> Excerpted records:
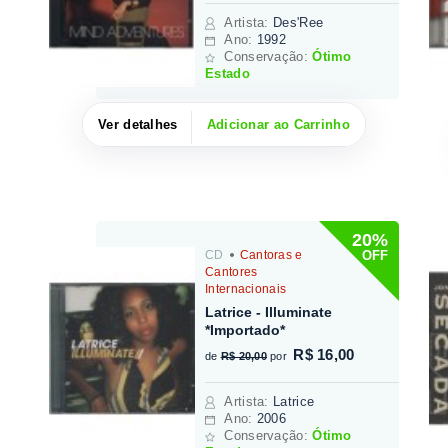
Artista
:
Des'Ree
Ano:
1992
Conservação:
Ótimo
Estado
Ver detalhes
Adicionar ao Carrinho
20%
OFF
CD
Cantoras e
Cantores
Internacionais
Latrice - Illuminate
*Importado*
R$ 16,00
de
R$ 20,00
por
Artista
:
Latrice
Ano:
2006
Conservação:
Ótimo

> Task goal: Your answer must be the lines from the one that contains "Latrice - Illuminate" through the last line of the entries above, copied exactly, with no other lines.

> Task response:
Latrice - Illuminate
*Importado*
R$ 16,00
de
R$ 20,00
por
Artista
:
Latrice
Ano:
2006
Conservação:
Ótimo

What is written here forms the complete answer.